L'approccio metacognitivo riserva quindi un ruolo fondamentale all'insegnante: quello di "facilitatore" di cambiamenti strutturali negli alunni, con questo termine si intende un qualcosa che interessa direttamente la struttura dei processi mentali e, proprio per questo, rimane stabile nel tempo.Inoltre occorre ricordare che, secondo Vygotskij, l'insegnamento deve tener conto della "ZONA PROSSIMALE DI SVILUPPO".

Tale concetto individua un'area potenziale che si colloca tra ciò che il soggetto sa fare da solo (-->LIVELLO DI PADRONANZA) e ciò che potrebbe fare con l'aiuto di un adulto (-->LIVELLO DI INSEGNAMENTO).

Pertanto un insegnamento che si collochi all'interno dell'AREA DI PADRONANZA (ciò che l'alunno sa fare da solo) è poco utile al progresso cognitivo, poiché finisce col rinforzare le capacità già acquisite.

Ugualmente, un intervento che si collochi oltre la zona prossimale di sviluppo non sortisce frutto perché al di là delle potenzialità di chi apprende, questo ultimo rischia perciò di non comprendere più la proposta dell'insegnante.Quindi possiamo affermare che l'insegnamento diventa OTTIMALE quando si colloca nella zona prossimale del singolo alunno.

L'insegnamento deve essere orientato quindi verso il futuro e non verso il passato: l'insegnante seleziona ed organizza gli stimoli che devono arrivare fino al bambino perché giungano a collocarsi proprio nella zona prossimale di sviluppo di ciascuno.Nel valorizzare questa zona prossimale di sviluppo acquista un'importanza decisiva la figura dell'INSEGNANTE MEDIATORE, che assume quindi la non facile funzione di filtrare e strutturare tutti gli stimoli ambientali, facendo in modo che alcuni assumano una posizione marginale ed altre vengano al contrario fatti oggetto di accurata analisi.
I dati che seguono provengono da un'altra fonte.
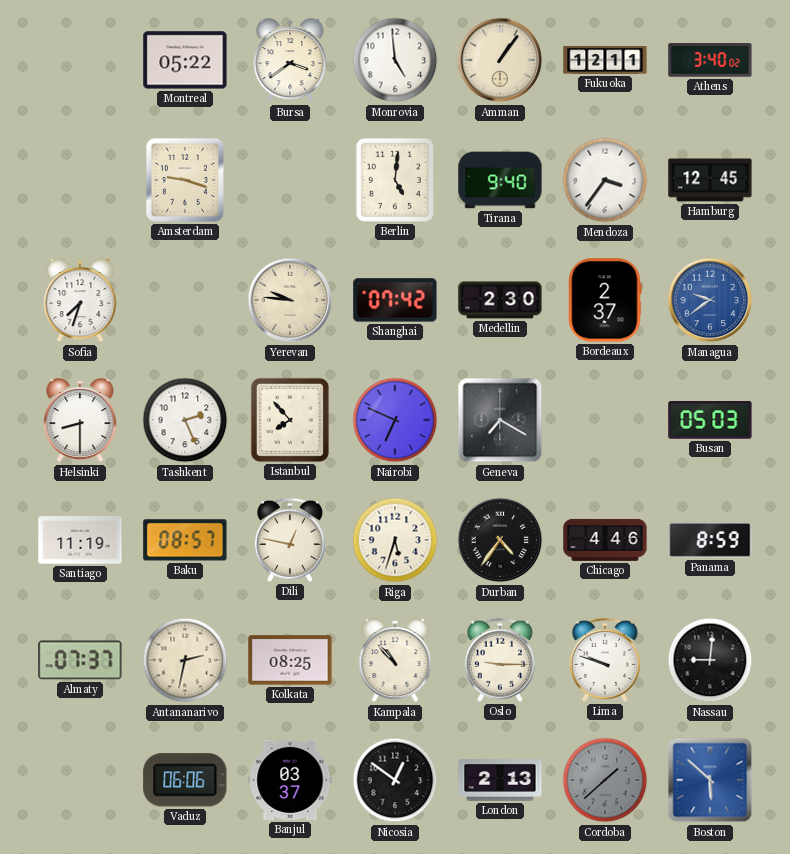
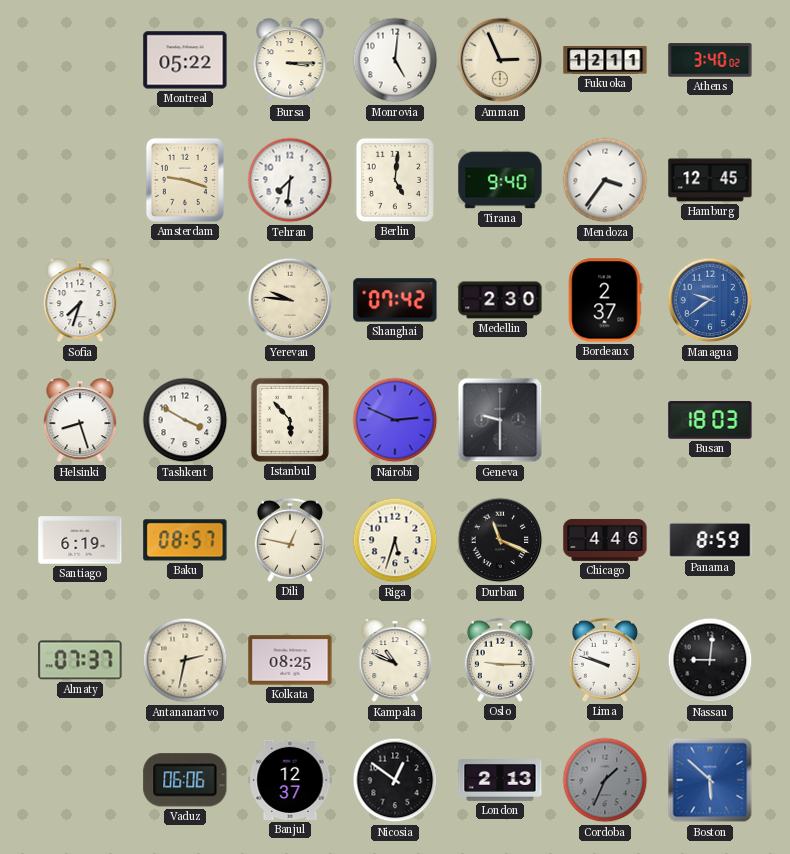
Bursa: 3:39 -> 3:15
Monrovia: 4:59 -> 5:01
Amman: 1:06 -> 2:56
Tehran: none -> 7:31
Helsinki: 8:30 -> 8:27
Tashkent: 2:26 -> 3:50
Istanbul: 7:53 -> 5:53
Nairobi: 6:49 -> 2:49
Geneva: 7:20 -> 9:30
Busan: 05:03 -> 18:03
Santiago: 11:19 -> 6:19
Durban: 4:36 -> 11:19
Kampala: 10:53 -> 10:49
Banjul: 03:37 -> 12:37
Cordoba: 1:38 -> 1:34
Non è però importante solo la qualità, il livello della proposta didattica, ma anche l'aiuto che l'insegnante fornisce all'alunno nella ricerca e costruzione del proprio sapere, della relativa consapevolezza metacognitiva e capacità di controllo.

L'intenzionalità educativa dell'insegnante si concretizza nell'offrire agli alunni proposte che prevedano una riflessione, in modo da rendere ciascun alunno consapevole dei processi attivati nell'apprendimento.